Endorsed by the GPA, he said that, if the district were truly meeting the needs of each child, some parents wouldn’t be unhappy.

He also said that more should be and is being done with diversity training.

Jacobowitz came in fifth in Westmere, and sixth in Altamont, Guilderland, Lynnwood, and Pine Bush.

Library results
\The $2.4 million library budget passed with 2,223 or 59 percent voting for it, and 1,525 or 41 percent voting against it.

Next year’s library budget is up about 4 percent, or about $100,000, from this year. The tax rate per $1,000 of assessed value for Guilderland residents is estimated at 81 cents.

The 11-member library board had three seats open but only two candidates — Brian Hartson and Michael Borges — submitted petitions to appear on the ballot.

The third spot went to write-in candidate Gloria Moran-Reimann.

Hartson, an incumbent, was the top vote-getter with 2,168 votes.
Hartson, who works for the state’s Department of Labor, said, during his three years on the board, he was most proud of "participation and input into the long-range planning process."
He sees a continued need for planning and said, "I look forward to that process and having input on that, making sure we preserve the library as the valuable community asset it is."

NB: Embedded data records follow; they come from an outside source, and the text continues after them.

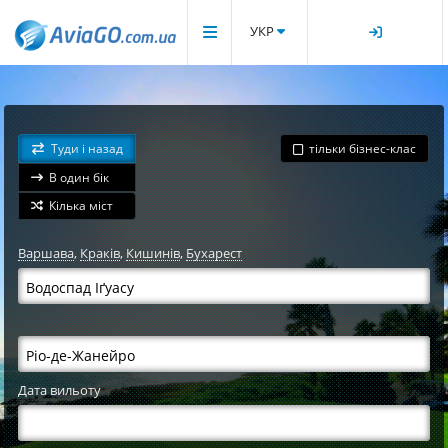
УКР
Туди і назад
тільки бізнес-клас
В один бік
Кілька міст
Варшава
,
Краків
,
Кишинів
,
Бухарест
Дата вильоту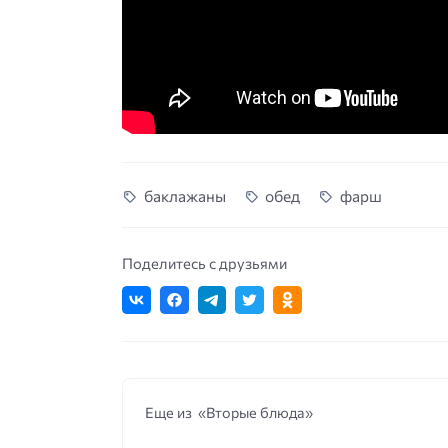
баклажаны
обед
фарш
Поделитесь с друзьями
Еще из «Вторые блюда»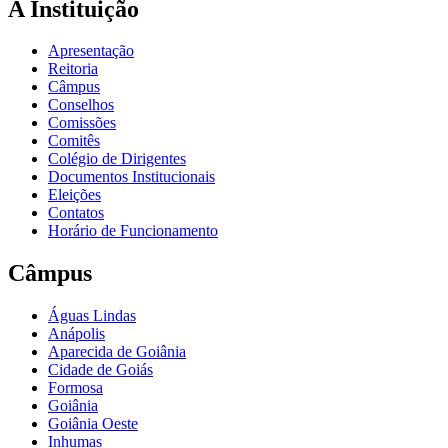
A Instituição
Apresentação
Reitoria
Câmpus
Conselhos
Comissões
Comitês
Colégio de Dirigentes
Documentos Institucionais
Eleições
Contatos
Horário de Funcionamento
Câmpus
Águas Lindas
Anápolis
Aparecida de Goiânia
Cidade de Goiás
Formosa
Goiânia
Goiânia Oeste
Inhumas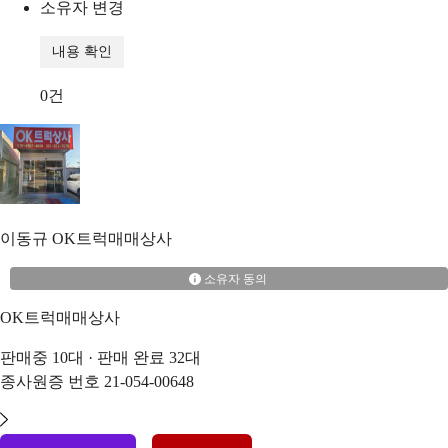
소유자 변경
내용 확인
0
건
이동규
OK트럭매매상사
소유자 동의
OK트럭매매상사
판매중
10
대 · 판매 완료
32
대
종사원증 번호
21-054-00648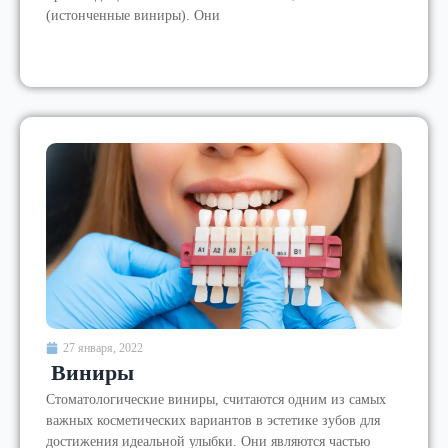
(истонченные виниры). Они
27 января, 2022
Виниры
Стоматологические виниры, считаются одним из самых
важных косметических вариантов в эстетике зубов для
достижения идеальной улыбки. Они являются частью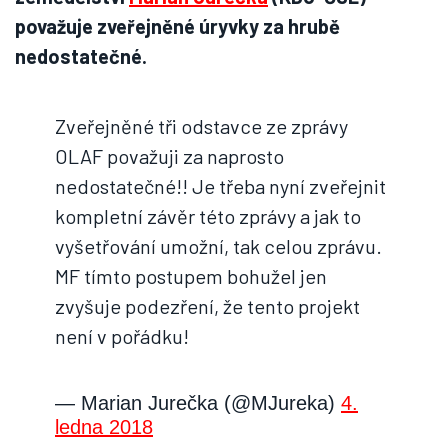
považuje zveřejněné úryvky za hrubě
nedostatečné.
Zveřejněné tři odstavce ze zprávy
OLAF považuji za naprosto
nedostatečné!! Je třeba nyní zveřejnit
kompletní závěr této zprávy a jak to
vyšetřování umožní, tak celou zprávu.
MF tímto postupem bohužel jen
zvyšuje podezření, že tento projekt
není v pořádku!
— Marian Jurečka (@MJureka)
4.
ledna 2018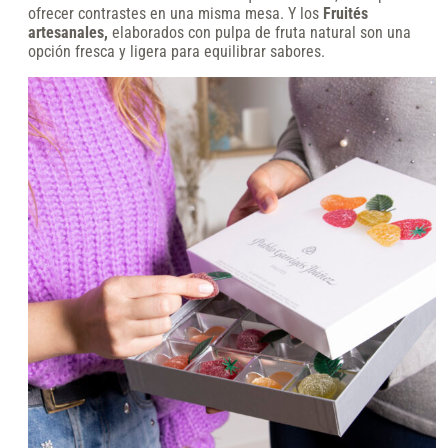
ofrecer contrastes en una misma mesa. Y los
Fruités
artesanales,
elaborados con pulpa de fruta natural son una
opción fresca y ligera para equilibrar sabores.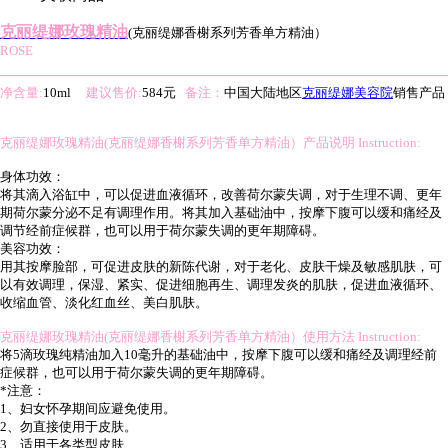
克丽缇娜玫瑰精油
(克丽缇娜香榭系列芳香单方精油）
ROSE
净含量:
10ml
建议售价:
584元
备注：
中国大陆地区
克丽缇娜美容院
销售产品
克丽缇娜玫瑰精油(克丽缇娜香榭系列芳香单方精油）产品说明 Instruction:
身体功效：
将其滴入浴缸中，可以促进血液循环，改善荷尔蒙失调，对于生理不调、更年
期荷尔蒙分泌不足有调理作用。将其加入基础油中，按摩下腹可以缓和痛经及
调节经前症候群，也可以用于荷尔蒙失调的更年期障碍。
美容功效：
用其按摩脸部，可促进皮肤的新陈代谢，对于老化、皮肤干燥及敏感肌肤，可
以有效调理，保湿、紧实、促进细胞再生、调理发炎的肌肤，促进血液循环、
收缩血管、淡化红血丝、美白肌肤。
克丽缇娜玫瑰精油(克丽缇娜香榭系列芳香单方精油）使用方法 Instruction:
将5滴玫瑰纯精油加入10毫升的基础油中，按摩下腹可以缓和痛经及调理经前
症候群，也可以用于荷尔蒙失调的更年期障碍。
*注意：
1、妇女怀孕期间应避免使用。
2、勿直接使用于皮肤。
3、适用于各类型皮肤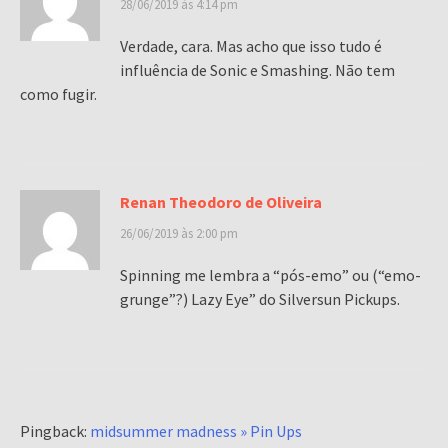
28/06/2019 às 4:14 pm
Verdade, cara. Mas acho que isso tudo é
influência de Sonic e Smashing. Não tem
como fugir.
Renan Theodoro de Oliveira
26/06/2019 às 2:00 pm
Spinning me lembra a “pós-emo” ou (“emo-
grunge”?) Lazy Eye” do Silversun Pickups.
Pingback:
midsummer madness » Pin Ups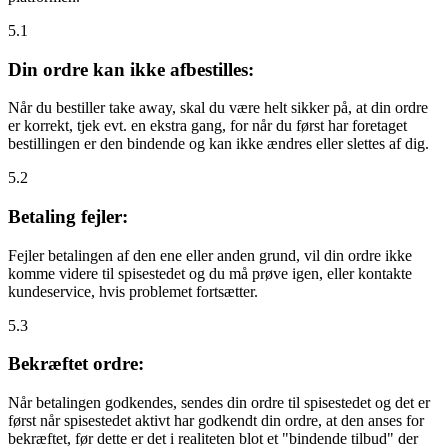
5.1
Din ordre kan ikke afbestilles:
Når du bestiller take away, skal du være helt sikker på, at din ordre
er korrekt, tjek evt. en ekstra gang, for når du først har foretaget
bestillingen er den bindende og kan ikke ændres eller slettes af dig.
5.2
Betaling fejler:
Fejler betalingen af den ene eller anden grund, vil din ordre ikke
komme videre til spisestedet og du må prøve igen, eller kontakte
kundeservice, hvis problemet fortsætter.
5.3
Bekræftet ordre:
Når betalingen godkendes, sendes din ordre til spisestedet og det er
først når spisestedet aktivt har godkendt din ordre, at den anses for
bekræftet, før dette er det i realiteten blot et "bindende tilbud" der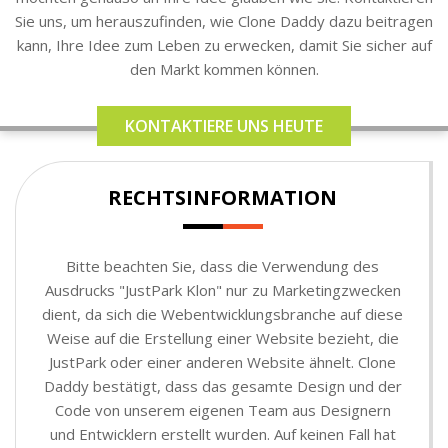
Sie uns, um herauszufinden, wie Clone Daddy dazu beitragen
kann, Ihre Idee zum Leben zu erwecken, damit Sie sicher auf
den Markt kommen können.
KONTAKTIERE UNS HEUTE
RECHTSINFORMATION
Bitte beachten Sie, dass die Verwendung des
Ausdrucks "JustPark Klon" nur zu Marketingzwecken
dient, da sich die Webentwicklungsbranche auf diese
Weise auf die Erstellung einer Website bezieht, die
JustPark oder einer anderen Website ähnelt. Clone
Daddy bestätigt, dass das gesamte Design und der
Code von unserem eigenen Team aus Designern
und Entwicklern erstellt wurden. Auf keinen Fall hat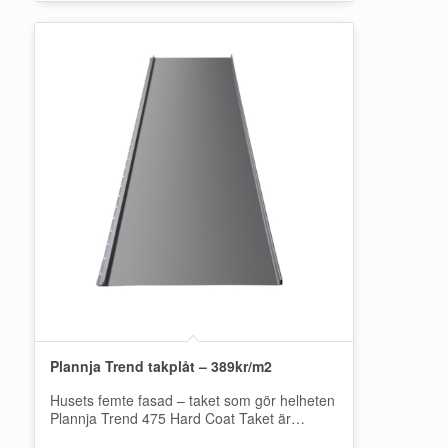
Plannja Trend takplåt – 389kr/m2
Husets femte fasad – taket som gör helheten
Plannja Trend 475 Hard Coat Taket är
huskroppens femte fasad. Det skyddar…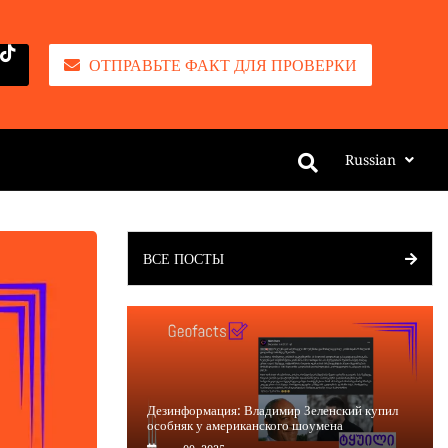
ОТПРАВЬТЕ ФАКТ ДЛЯ ПРОВЕРКИ
Russian
ВСЕ ПОСТЫ
Дезинформация: Владимир Зеленский купил
особняк у американского шоумена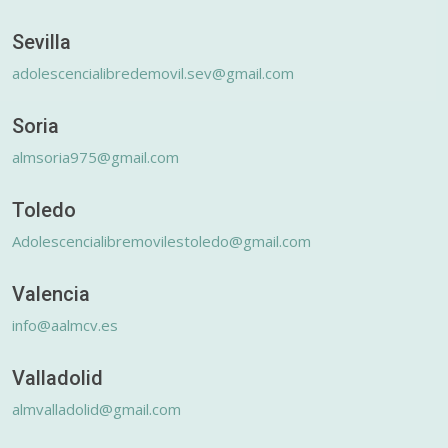
Sevilla
adolescencialibredemovil.sev@gmail.com
Soria
almsoria975@gmail.com
Toledo
Adolescencialibremovilestoledo@gmail.com
Valencia
info@aalmcv.es
Valladolid
almvalladolid@gmail.com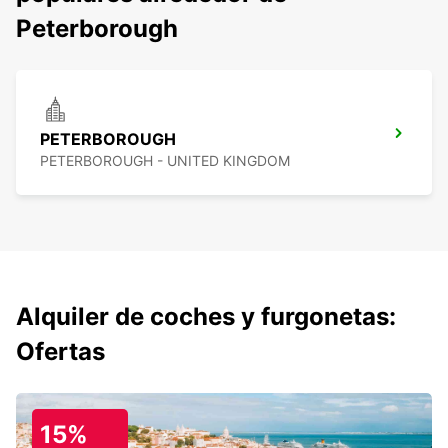
Peterborough
PETERBOROUGH
PETERBOROUGH - UNITED KINGDOM
Alquiler de coches y furgonetas:
Ofertas
15%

Borges came in second with 2,152 votes.

Borges is the executive director of the New York Library Association and he is also president of Guilderland’s library foundation.
"I believe in the importance of libraries and their ability to positively impact people’s lives," he said during his campaign. "I want to be sure our library has the resources and staff necessary to fulfill its mission."

Moran-Reimann received 237 write-in votes.

Long-time library trustee Barbara Fraterrigo said she talked her friend, Moran-Reimann, into launching a write-in campaign after only two candidates filed petitions.

Moran-Reimann is a recently-retired reading teacher.
"I have always loved reading," she told The Enterprise after the election results were announced. "I started taking my children before the new library was built...I’m amazed at the resources our library offers."
Another write-in candidate, Diana Rosenbaum-Weisz, received 48 votes. She has degrees in law and social work and works at Parsons Child and Family Center. Robert Ganz, president of the library board, asked her to run, said her husband, Richard Weisz, who described her as "a big reader."

Bruce Sherwin, who is stepping down after serving one five-year term on the library board, received 10 write-in votes.

Eighteen other people received one or two write-in votes.

Last year, only one eligible candidate submitted a petition to appear on the ballot for library trustee, but then three write-in candidates also ran. Incumbent Barbara Fraterrigo, who appeared on the ballot, was reelected as were write-in candidates Barbara Haught and Lawrence Malone, who has since resigned.